• [Task brief]:
Below are the entries. Print only the lines starting at the one with "座敷あり、掘りごたつあり" and ending at the one with "melhor local para", exactly, with no pictures.

• [Excerpted records]:
= Beginning of Section =

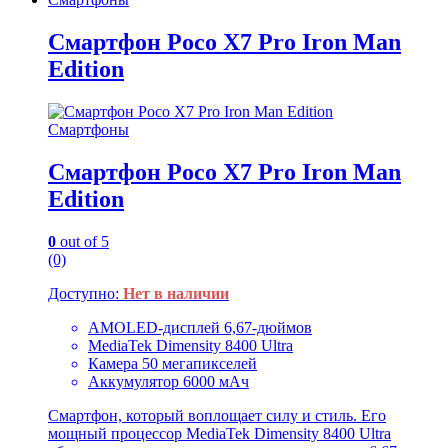
Смартфон Poco X7 Pro Iron Man
Edition
Смартфоны
Смартфон Poco X7 Pro Iron Man
Edition
0
out of 5
(0)
Доступно:
Нет в наличии
AMOLED-дисплей 6,67-дюймов
MediaTek Dimensity 8400 Ultra
Камера 50 мегапикселей
Аккумулятор 6000 мАч
Смартфон, который воплощает силу и стиль. Его
мощный процессор MediaTek Dimensity 8400 Ultra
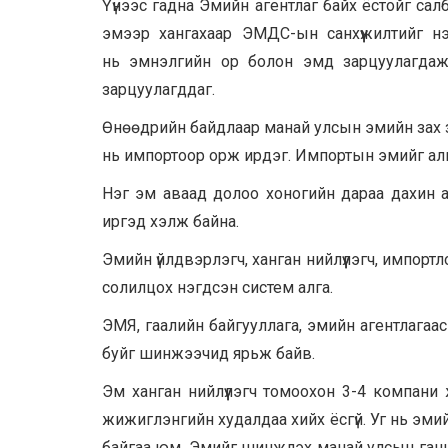
Үүнээс гадна Эмийн агентлаг байх ёстойг сал
эмээр хангахаар ЭМДС-ын санхүүжилтийг нэг
нь эмнэлгийн ор болон эмд зарцуулагдаж
зарцуулагддаг.
Өнөөдрийн байдлаар манай улсын эмийн зах з
нь импортоор орж ирдэг. Импортын эмийг аль
Нэг эм аваад долоо хоногийн дараа дахин ав
иргэд хэлж байна.
Эмийн үйлдвэрлэгч, ханган нийлүүлэгч, импорт
солилцох нэгдсэн систем алга.
ЭМЯ, гаалийн байгууллага, эмийн агентлагаас 
буйг шинжээчид ярьж байв.
Эм ханган нийлүүлэгч томоохон 3-4 компани 
жижиглэнгийн худалдаа хийх ёсгүй. Уг нь эм
байгаа юм. Эмийг шинжлэх манай улсын ганц 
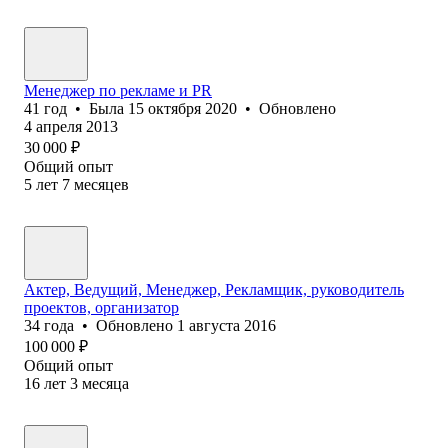
Менеджер по рекламе и PR
41
год
•
Была
15 октября 2020
•
Обновлено
4 апреля 2013
30 000
₽
Общий опыт
5
лет
7
месяцев
Актер, Ведущий, Менеджер, Рекламщик, руководитель
проектов, организатор
34
года
•
Обновлено
1 августа 2016
100 000
₽
Общий опыт
16
лет
3
месяца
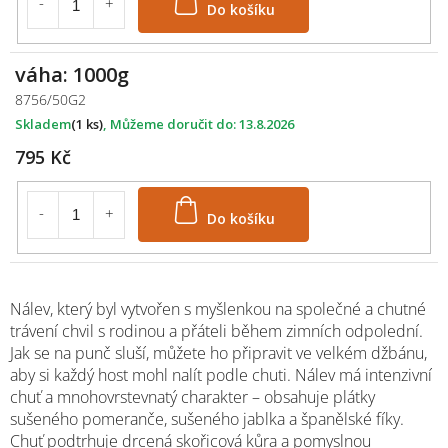
váha: 1000g
8756/50G2
Skladem
(1 ks)
13.8.2026
795 Kč
Do košíku
Nálev, který byl vytvořen s myšlenkou na společné a chutné
trávení chvil s rodinou a přáteli během zimních odpolední.
Jak se na punč sluší, můžete ho připravit ve velkém džbánu,
aby si každý host mohl nalít podle chuti. Nálev má intenzivní
chuť a mnohovrstevnatý charakter – obsahuje plátky
sušeného pomeranče, sušeného jablka a španělské fíky.
Chuť podtrhuje drcená skořicová kůra a pomyslnou
M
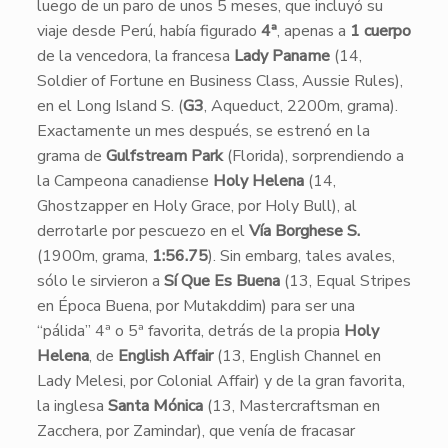
luego de un paro de unos 5 meses, que incluyó su
viaje desde Perú, había figurado
4ª
, apenas a
1 cuerpo
de la vencedora, la francesa
Lady Paname
(14,
Soldier of Fortune en Business Class, Aussie Rules),
en el Long Island S. (
G3
, Aqueduct, 2200m, grama).
Exactamente un mes después, se estrenó en la
grama de
Gulfstream Park
(Florida), sorprendiendo a
la Campeona canadiense
Holy Helena
(14,
Ghostzapper en Holy Grace, por Holy Bull), al
derrotarle por pescuezo en el
Vía Borghese S.
(1900m, grama,
1:56.75
). Sin embarg, tales avales,
sólo le sirvieron a
Sí Que Es Buena
(13, Equal Stripes
en Época Buena, por Mutakddim) para ser una
“pálida” 4ª o 5ª favorita, detrás de la propia
Holy
Helena
, de
English Affair
(13, English Channel en
Lady Melesi, por Colonial Affair) y de la gran favorita,
la inglesa
Santa Mónica
(13, Mastercraftsman en
Zacchera, por Zamindar), que venía de fracasar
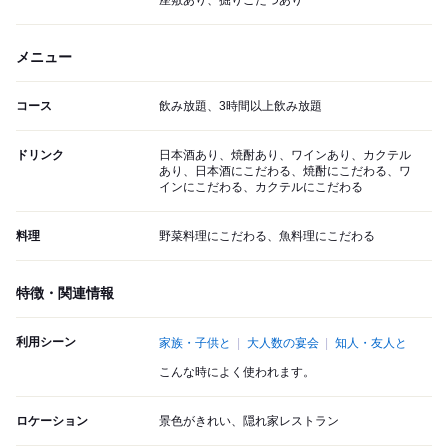
座敷あり、掘りごたつあり
メニュー
コース
飲み放題、3時間以上飲み放題
ドリンク
日本酒あり、焼酎あり、ワインあり、カクテル
あり、日本酒にこだわる、焼酎にこだわる、ワ
インにこだわる、カクテルにこだわる
料理
野菜料理にこだわる、魚料理にこだわる
特徴・関連情報
利用シーン
家族・子供と
大人数の宴会
知人・友人と
こんな時によく使われます。
ロケーション
景色がきれい、隠れ家レストラン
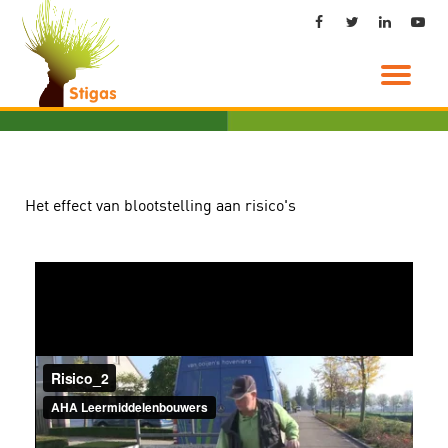
Ga
direct
naar
de
inhoud
Het effect van blootstelling aan risico's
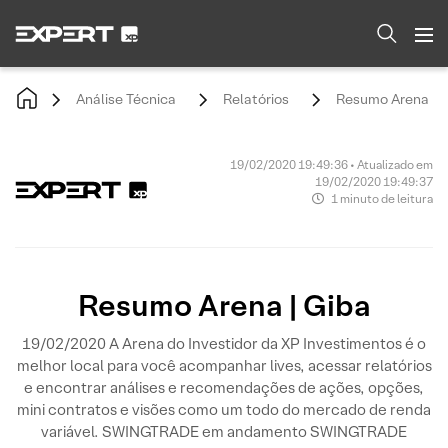
Análise Técnica
Relatórios
Resumo Arena | G
19/02/2020 19:49:36 • Atualizado em
19/02/2020 19:49:37
1 minuto de leitura
Resumo Arena | Giba
19/02/2020 A Arena do Investidor da XP Investimentos é o
melhor local para você acompanhar lives, acessar relatórios
e encontrar análises e recomendações de ações, opções,
mini contratos e visões como um todo do mercado de renda
variável. SWINGTRADE em andamento SWINGTRADE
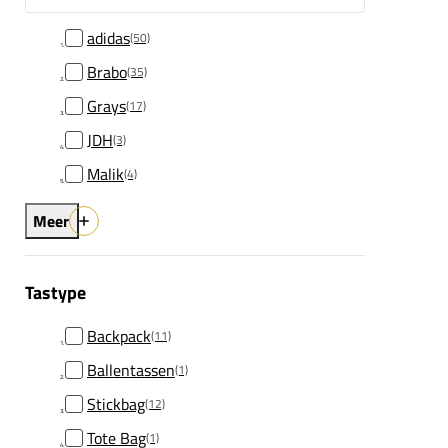
adidas
(50)
Brabo
(35)
Grays
(17)
JDH
(3)
Malik
(4)
Meer
Tastype
Backpack
(11)
Ballentassen
(1)
Stickbag
(12)
Tote Bag
(1)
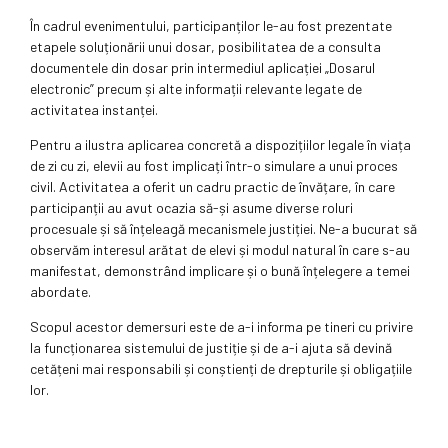
În cadrul evenimentului, participanților le-au fost prezentate
etapele soluționării unui dosar, posibilitatea de a consulta
documentele din dosar prin intermediul aplicației „Dosarul
electronic” precum și alte informații relevante legate de
activitatea instanței.
Pentru a ilustra aplicarea concretă a dispozițiilor legale în viața
de zi cu zi, elevii au fost implicați într-o simulare a unui proces
civil. Activitatea a oferit un cadru practic de învățare, în care
participanții au avut ocazia să-și asume diverse roluri
procesuale și să înțeleagă mecanismele justiției. Ne-a bucurat să
observăm interesul arătat de elevi și modul natural în care s-au
manifestat, demonstrând implicare și o bună înțelegere a temei
abordate.
Scopul acestor demersuri este de a-i informa pe tineri cu privire
la funcționarea sistemului de justiție și de a-i ajuta să devină
cetățeni mai responsabili și conștienți de drepturile și obligațiile
lor.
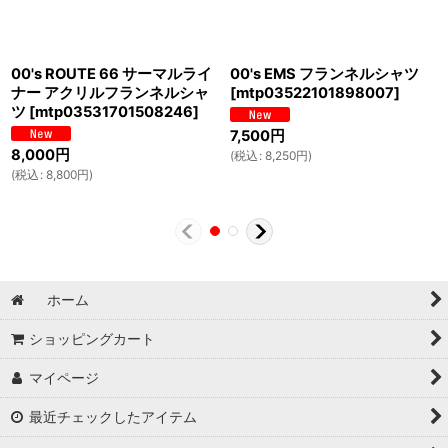
00's ROUTE 66 サーマルライ
00's EMS フランネルシャツ
ナー アクリルフランネルシャ
[
mtp03522101898007
]
ツ
[
mtp03531701508246
]
7,500
円
8,000
円
(
税込
:
8,250
円
)
(
税込
:
8,800
円
)
ホーム
ショッピングカート
マイページ
最近チェックしたアイテム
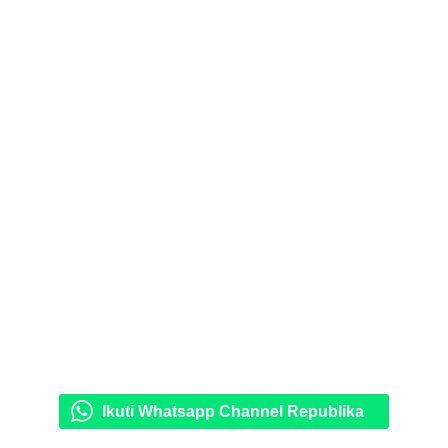
Ikuti Whatsapp Channel Republika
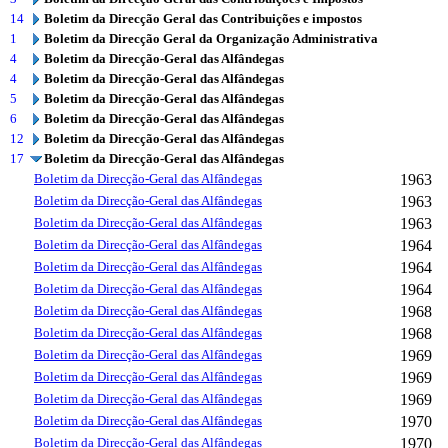
14
Boletim da Direcção Geral das Contribuições e impostos
1
Boletim da Direcção Geral da Organização Administrativa
4
Boletim da Direcção-Geral das Alfândegas
4
Boletim da Direcção-Geral das Alfândegas
5
Boletim da Direcção-Geral das Alfândegas
6
Boletim da Direcção-Geral das Alfândegas
12
Boletim da Direcção-Geral das Alfândegas
17
Boletim da Direcção-Geral das Alfândegas
Boletim da Direcção-Geral das Alfândegas
1963
Boletim da Direcção-Geral das Alfândegas
1963
Boletim da Direcção-Geral das Alfândegas
1963
Boletim da Direcção-Geral das Alfândegas
1964
Boletim da Direcção-Geral das Alfândegas
1964
Boletim da Direcção-Geral das Alfândegas
1964
Boletim da Direcção-Geral das Alfândegas
1968
Boletim da Direcção-Geral das Alfândegas
1968
Boletim da Direcção-Geral das Alfândegas
1969
Boletim da Direcção-Geral das Alfândegas
1969
Boletim da Direcção-Geral das Alfândegas
1969
Boletim da Direcção-Geral das Alfândegas
1970
Boletim da Direcção-Geral das Alfândegas
1970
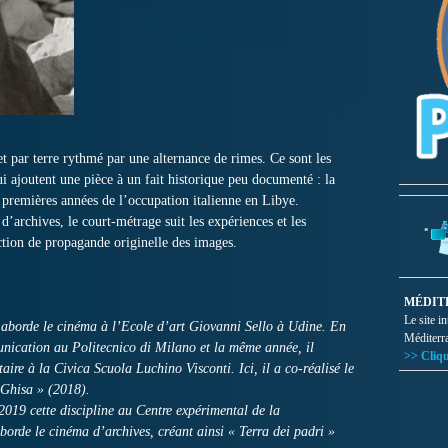
 par terre rythmé par une alternance de rimes. Ce sont les
ajoutent une pièce à un fait historique peu documenté : la
 premières années de l’occupation italienne en Libye.
’archives, le court-métrage suit les expériences et les
ction de propagande originelle des images.
MÉDIT
Le site i
 aborde le cinéma à l’Ecole d’art Giovanni Sello à Udine. En
Méditerr
unication au Politecnico di Milano et la même année, il
>> Cliqu
e à la Civica Scuola Luchino Visconti. Ici, il a co-réalisé le
 Ghisa » (2018).
2019 cette discipline au Centre expérimental de la
rde le cinéma d’archives, créant ainsi « Terra dei padri »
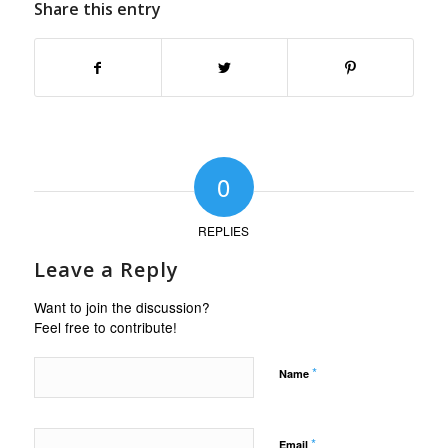
Share this entry
0
REPLIES
Leave a Reply
Want to join the discussion?
Feel free to contribute!
*
Name
*
Email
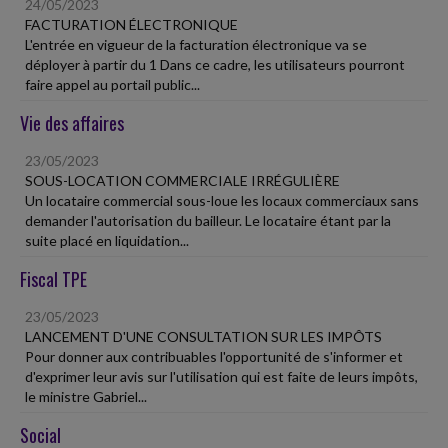
24/05/2023
FACTURATION ÉLECTRONIQUE
L'entrée en vigueur de la facturation électronique va se
déployer à partir du 1 Dans ce cadre, les utilisateurs pourront
faire appel au portail public...
Vie des affaires
23/05/2023
SOUS-LOCATION COMMERCIALE IRRÉGULIÈRE
Un locataire commercial sous-loue les locaux commerciaux sans
demander l'autorisation du bailleur. Le locataire étant par la
suite placé en liquidation...
Fiscal TPE
23/05/2023
LANCEMENT D'UNE CONSULTATION SUR LES IMPÔTS
Pour donner aux contribuables l'opportunité de s'informer et
d'exprimer leur avis sur l'utilisation qui est faite de leurs impôts,
le ministre Gabriel...
Social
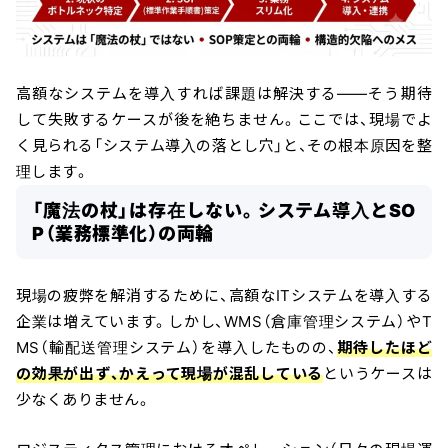
高額なシステムを導入すれば課題は解決する——そう期待
して失敗するケースが後を絶ちません。ここでは、現場でよ
く見られる「システム導入の落とし穴」と、その根本原因を整
理します。
「魔法の杖」は存在しない。システム導入とSO
P（業務標準化）の両輪
現場の疲弊を解消するために、高額なITシステムを導入する
企業は増えています。しかし、WMS（倉庫管理システム）やT
MS（輸配送管理システム）を導入したものの、
期待したほど
の効果が出ず、かえって現場が混乱している
というケースは
少なくありません。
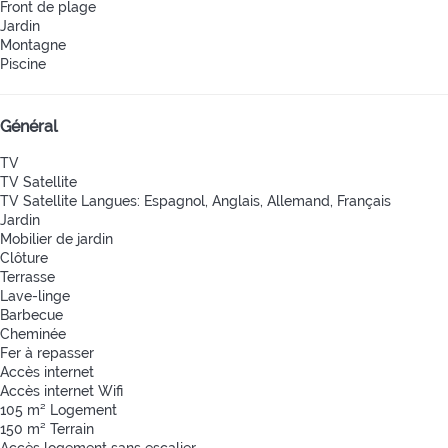
Front de plage
Jardin
Montagne
Piscine
Général
TV
TV Satellite
TV Satellite
Langues: Espagnol, Anglais, Allemand, Français
Jardin
Mobilier de jardin
Clôture
Terrasse
Lave-linge
Barbecue
Cheminée
Fer à repasser
Accès internet
Accès internet
Wifi
105 m² Logement
150 m² Terrain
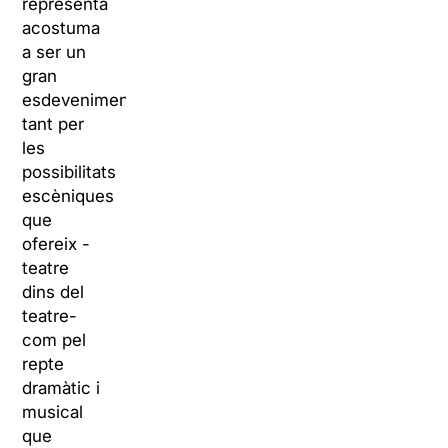
representa
acostuma
a ser un
gran
esdeveniment,
tant per
les
possibilitats
escèniques
que
ofereix -
teatre
dins del
teatre-
com pel
repte
dramàtic i
musical
que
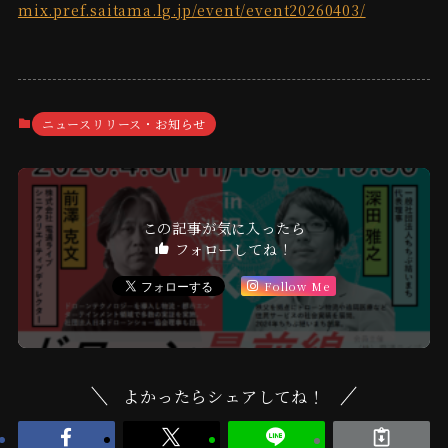
mix.pref.saitama.lg.jp/event/event20260403/
ニュースリリース・お知らせ
この記事が気に入ったら
フォローしてね！
Follow Me
よかったらシェアしてね！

= End of Section =

• [Task result]:
座敷あり、掘りごたつあり
メニュー
コース
飲み放題、3時間以上飲み放題
ドリンク
日本酒あり、焼酎あり、ワインあり、カクテル
あり、日本酒にこだわる、焼酎にこだわる、ワ
インにこだわる、カクテルにこだわる
料理
野菜料理にこだわる、魚料理にこだわる
特徴・関連情報
利用シーン
家族・子供と
大人数の宴会
知人・友人と
こんな時によく使われます。
ロケーション
景色がきれい、隠れ家レストラン
Ga
direct
naar
de
inhoud
Het effect van blootstelling aan risico's
Análise Técnica
Relatórios
Resumo Arena | G
19/02/2020 19:49:36 • Atualizado em
19/02/2020 19:49:37
1 minuto de leitura
Resumo Arena | Giba
19/02/2020 A Arena do Investidor da XP Investimentos é o
melhor local para você acompanhar lives, acessar relatórios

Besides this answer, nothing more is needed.